Aku tersipu malu. "Ah, dokter Santi bisa aja. Cuma doa biasa seorang istri."
Dokter Santi memeriksa sejenak kondisi si pria gagah yang kini terkulai lemah. Tidak ada sepatah kata pun dikatakannya soal keadaan pasiennya.
Aku sadar, apa arti diamnya sang dokter beberapa hari terakhir saat memeriksa suamiku. Tidak ada perkembangan positif yang bisa dikatakan dokter yang lebih muda sekitar dua puluh tahun dariku itu.
"Bu Eliza, boleh saya cerita soal suami saya," tanya dokter Santi setelah usai membubuhkan catatan singkat di mapnya.
"Tentu boleh, Dok. Saya dengan senang hati mendengarkan," jawabku.
"Begini, Bu Eliza. Suami saya kok sebulan ini aneh. Ketika makan malam bersama saya dan anak, sepertinya tidak nyaman. Setelah makan, langsung sibuk di kamar kerjanya.
Padahal, setahu saya, gegara corona ini, banyak klien batalkan order rancangan bangunan. Saya curiga, dia sebenarnya sedang asyik chat dengan wanita lain. Karena itu, akhir-akhir ini saya diamkan suami saya," tutur dokter Santi.
Aku terdiam sejenak. Aku tak menyangka, dokter Santi yang selalu ceria itu rupanya menyimpan beban di hati.
"Ya, namanya hidup berumah tangga ada gelombang-gelombangnya, Dok. Coba ajak suami bicara baik-baik. Jangan malah diem-dieman begitu.
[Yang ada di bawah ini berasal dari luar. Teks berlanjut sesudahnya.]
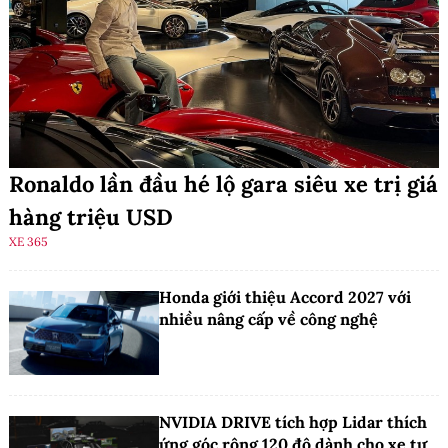
Ronaldo lần đầu hé lộ gara siêu xe trị giá
hàng triệu USD
XE 365
Honda giới thiệu Accord 2027 với
nhiều nâng cấp về công nghệ
NVIDIA DRIVE tích hợp Lidar thích
ứng góc rộng 120 độ dành cho xe tự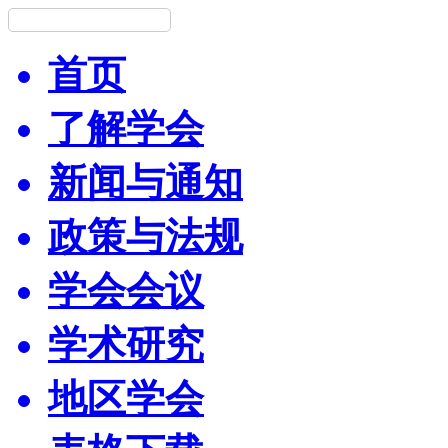
首页
了解学会
新闻与通知
政策与法规
学会会议
学术研究
地区学会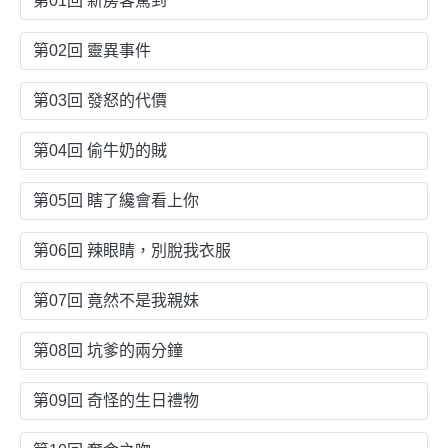
第01回 新房客駕到
第02回 靈異事件
第03回 發怒的代價
第04回 偷牛奶的賊
第05回 瞎了纔會看上你
第06回 辣眼睛，別脫我衣服
第07回 竟然不是我親妹
第08回 坑爹的兩分鐘
第09回 奇怪的生日禮物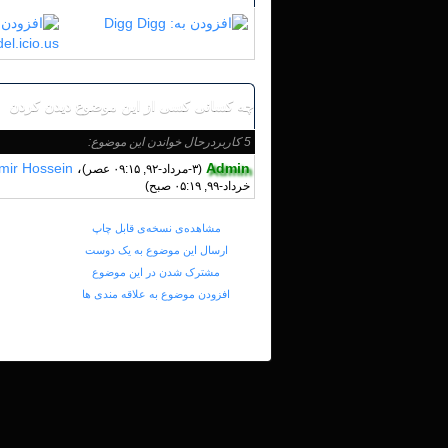
Digg
del.icio.us
چه کسانی کسی از این موضوع دیدن کردن
5 کاربردرحال خواندن این موضوع:
mir Hossein
،
Admin
(۳-مرداد-۹۲, ۰۹:۱۵ عصر)
خرداد-۹۹, ۰۵:۱۹ صبح)
مشاهده‌ی نسخه‌ی قابل چاپ
ارسال این موضوع به یک دوست
مشترک شدن در این موضوع
افزودن موضوع به علاقه مندی ها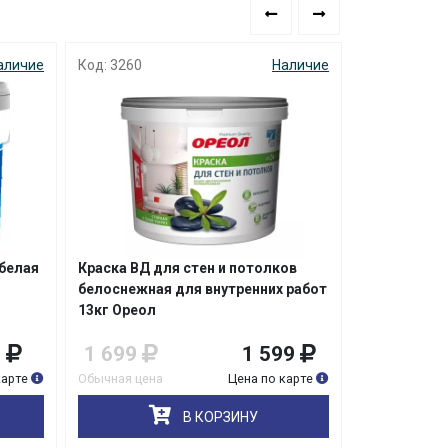
аличие
Код: 3260
Наличие
Код: 7814
рбелая
Краска ВД для стен и потолков
Краска для 
белоснежная для внутренних работ
моющаяся Oa
13кг Ореол
С
9
1 699
1 599
1 999
карте
Обычная цена
Цена по карте
Обычная цена
В КОРЗИНУ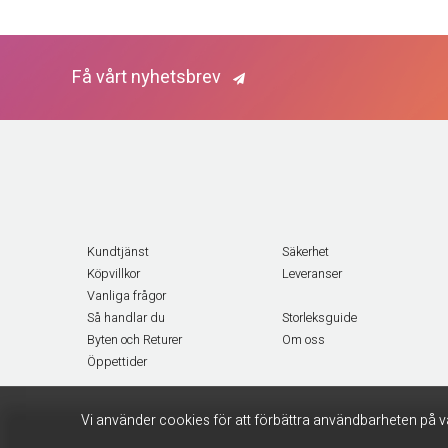
Få vårt nyhetsbrev
Kundtjänst
Säkerhet
Köpvillkor
Leveranser
Vanliga frågor
Så handlar du
Storleksguide
Byten och Returer
Om oss
Öppettider
Vi använder cookies för att förbättra användbarheten på v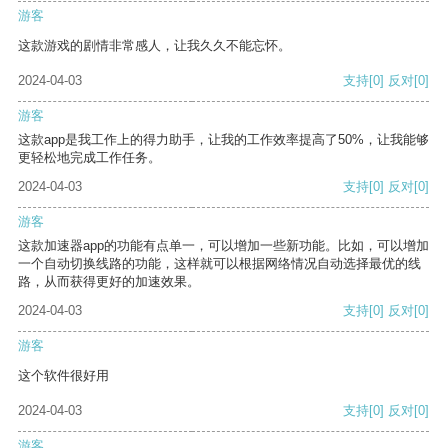
游客
这款游戏的剧情非常感人，让我久久不能忘怀。
2024-04-03
支持
[0]
反对
[0]
游客
这款app是我工作上的得力助手，让我的工作效率提高了50%，让我能够
更轻松地完成工作任务。
2024-04-03
支持
[0]
反对
[0]
游客
这款加速器app的功能有点单一，可以增加一些新功能。比如，可以增加
一个自动切换线路的功能，这样就可以根据网络情况自动选择最优的线
路，从而获得更好的加速效果。
2024-04-03
支持
[0]
反对
[0]
游客
这个软件很好用
2024-04-03
支持
[0]
反对
[0]
游客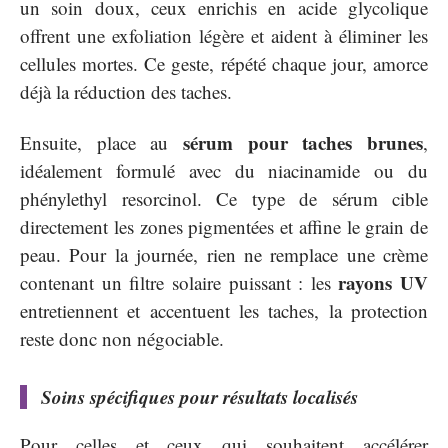
un soin doux, ceux enrichis en acide glycolique
offrent une exfoliation légère et aident à éliminer les
cellules mortes. Ce geste, répété chaque jour, amorce
déjà la réduction des taches.
sérum pour taches brunes
Ensuite, place au
,
idéalement formulé avec du niacinamide ou du
phénylethyl resorcinol. Ce type de sérum cible
directement les zones pigmentées et affine le grain de
peau. Pour la journée, rien ne remplace une crème
rayons UV
contenant un filtre solaire puissant : les
entretiennent et accentuent les taches, la protection
reste donc non négociable.
Soins spécifiques pour résultats localisés
Pour celles et ceux qui souhaitent accélérer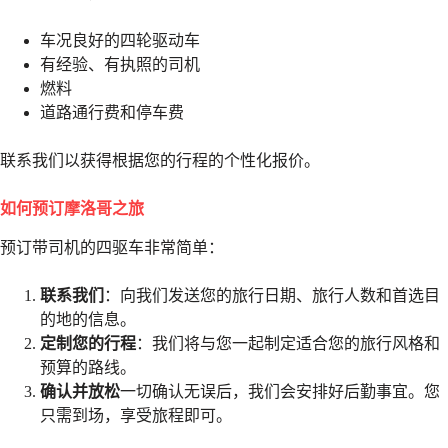
车况良好的四轮驱动车
有经验、有执照的司机
燃料
道路通行费和停车费
联系我们以获得根据您的行程的个性化报价。
如何预订摩洛哥之旅
预订带司机的四驱车非常简单：
联系我们
：向我们发送您的旅行日期、旅行人数和首选目
的地的信息。
定制您的行程
：我们将与您一起制定适合您的旅行风格和
预算的路线。
确认并放松
一切确认无误后，我们会安排好后勤事宜。您
只需到场，享受旅程即可。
Tanya pada suami, sedang ada masalah apa. Belum tentu suami tergoda wanita lain. Apa ada sikap dan tindakan Dokter yang membuat suami sakit hati? Juga sebaliknya. Mungkin dalam bahtera rumah tangga, kita sering tidak sadar telah melukai hati pasangan hidup," nasihatku.
"Benar juga, ya Bu. Mungkin saya yang terlalu curiga. Saya akan coba lakukan nasihat Ibu. O ya, Bu Eliza punya putra-putri?"